Elementary Transformations

Q.

$A=\left[\begin{array}{ccc}1& 5& 2\\ 3& 1& 4\\ 2& 2& 3\end{array}\right]$ .The following elementary transformations are applied on the matrix A in the given order. What will be the resultant matrix?

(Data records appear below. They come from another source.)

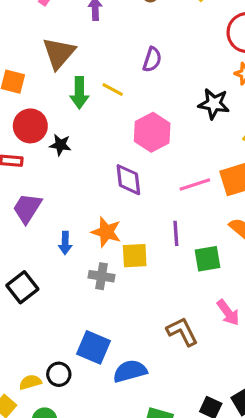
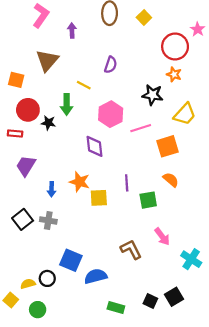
green arrow: (79, 93) -> (67, 104), moved
pink line: (195, 184) -> (141, 128), moved
gray cross: (102, 276) -> (48, 220), moved

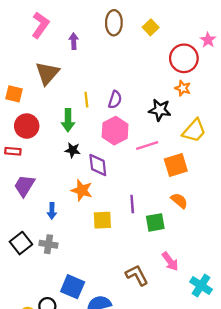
purple semicircle: (111, 65) -> (115, 100), moved
yellow line: (84, 85) -> (86, 100), turned 56
black star: (48, 123) -> (73, 150), moved
orange star: (79, 182) -> (82, 190), moved

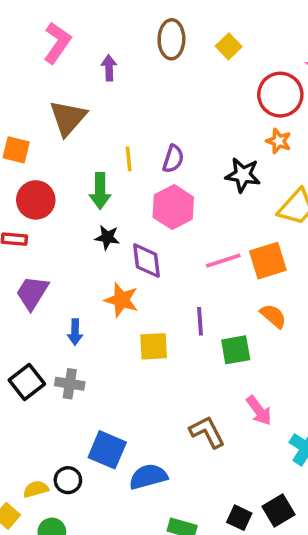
pink line: (147, 146) -> (223, 261), moved

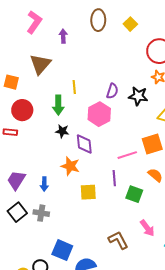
purple semicircle: (173, 159) -> (112, 91), moved
pink line: (223, 261) -> (127, 155), moved
purple trapezoid: (32, 293) -> (16, 180), moved
green square: (236, 350) -> (134, 194), turned 30

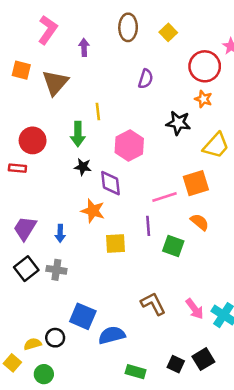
orange square: (11, 82) -> (21, 70), moved
purple semicircle: (112, 91) -> (146, 79), moved
pink arrow: (147, 228) -> (195, 309), moved

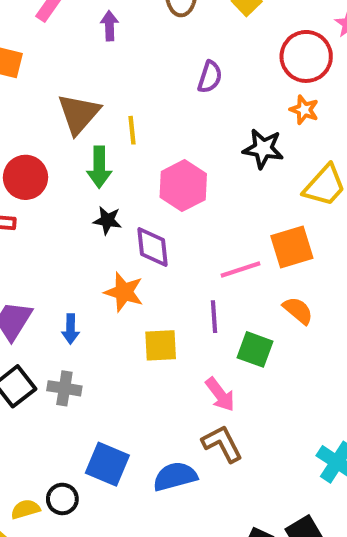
brown triangle: (55, 83) -> (79, 114), moved
pink arrow: (195, 309) -> (220, 394), moved
blue semicircle: (112, 335) -> (175, 476), moved

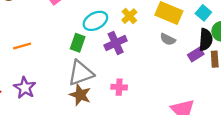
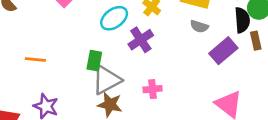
green rectangle: (78, 43) -> (94, 61), moved
orange line: (22, 46) -> (35, 59), turned 30
purple rectangle: (196, 54) -> (223, 51), moved, size x1.5

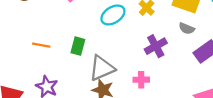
purple cross: (141, 40) -> (156, 46), moved
green rectangle: (94, 61) -> (78, 46), moved

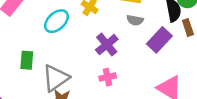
pink cross: (141, 80) -> (108, 77), moved

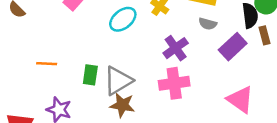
green rectangle: (27, 60) -> (90, 75), moved
pink cross: (108, 77) -> (174, 83), size x1.6

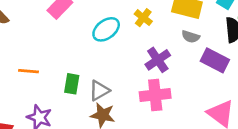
purple rectangle: (233, 47) -> (215, 60), turned 68
gray triangle: (118, 81) -> (99, 91), size x0.7

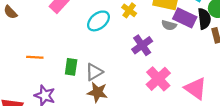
purple rectangle: (215, 60) -> (185, 18), moved
pink cross: (155, 95) -> (158, 79), moved, turned -35

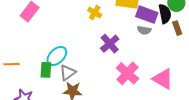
cyan ellipse: (98, 21) -> (57, 56), moved
gray semicircle: (169, 25) -> (144, 30), moved

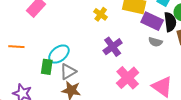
gray semicircle: (144, 30) -> (155, 42), moved
orange line: (11, 64) -> (16, 47), moved

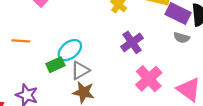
green rectangle: (47, 67) -> (55, 65), turned 56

1. $R_2$ $\to$ $R_2$ – $R_3$
2. $R_1$ $\to$ $R_1–R_2$
3. $R_3$ $\to$ $R_3–2R_2$

1. $\left[\begin{array}{ccc}0& 6& 1\\ 2& -1& 2\\ 0& -4& 1\end{array}\right]$

2. $\left[\begin{array}{ccc}0& 6& 2\\ 2& 1& 1\\ 0& -4& 1\end{array}\right]$

3. $\left[\begin{array}{ccc}0& 6& 2\\ 1& 1& 1\\ 0& -4& 1\end{array}\right]$

4. $\left[\begin{array}{ccc}0& 6& 1\\ 1& -1& 1\\ 0& 4& 1\end{array}\right]$

Q.

A matrix resulted from elementary row and column transformation is not equivalent to the original matrix as it happens for just row or just column transformations. Given Equivalent means the matrices can be transformed into one another by a combination of elementary row and column operations.

1. True

2. False

Q.

Which of the following can be treated as an Elementary Row transformation.

1. Row 1 → Row 1 + Row 3

2. Row 2 → Row 2 + 2 Row 1

3. Row 2 → Row 2 + 2 Row 2

4. Row 3 → Row 3 - Row 3

Q.

The following matrix can be converted to a Identity matrix using elementary row transformations $\left[\begin{array}{ccc}1& 2& 2\\ 2& 5& 5\\ -1& 1& 1\end{array}\right]$

1. True

2. False

Q.

Multiplying every element of a row of a given matrix by an integer is an elementary transformation.

1. True

2. False

Q. Suppose $A$ is any $3\times 3$ non-singular matrix and $(A-3I)(A-5I)=O$, where $I=I_3$ and $O=O_3$. If $\alpha A+\beta A^{-1}=4I$, then $\alpha +\beta$ is equal to :

1. $13$
2. $7$
3. $12$
4. $8$

Q. covert it into an upper triangular matrix
Convert $\left[\begin{array}{c}1\\ 2\end{array}\begin{array}{c}-1\\ 3\end{array}\right]$ into an identity matrix by suitable row transformations.

Q. $A=\left[\begin{array}{ccc}2& 2& 1\\ 0& 1& 4\\ 0& 2& 6\end{array}\right]$, $B=\left[\begin{array}{ccc}2& 2& 1\\ 0& 1& 4\\ 0& 0& 1\end{array}\right]$

1. $R_3\to R_3-3R_1$, $R_3\to R_2-R_1$
2. $R_3\to R_1-2R_2$, $R_3\to (R_3\times -2)$
3. $R_2\to R_2-2R_2$, $R_3\to (R_3÷2)$
4. $R_3\to R_3-2R_2$, $R_3\to (R_3÷-2)$

Q. Apply the given elementary transformation of the following matrix.
Transform $\left[\begin{array}{ccc}1& -1& 2\\ 2& 1& 3\\ 3& 2& 4\end{array}\right]$ into an upper triangular matrix by suitable column transformations.

Q. Convert $\left[\begin{array}{cc}1& -1\\ 2& 3\end{array}\right]$ into on identity matrix by suitable raw transformation.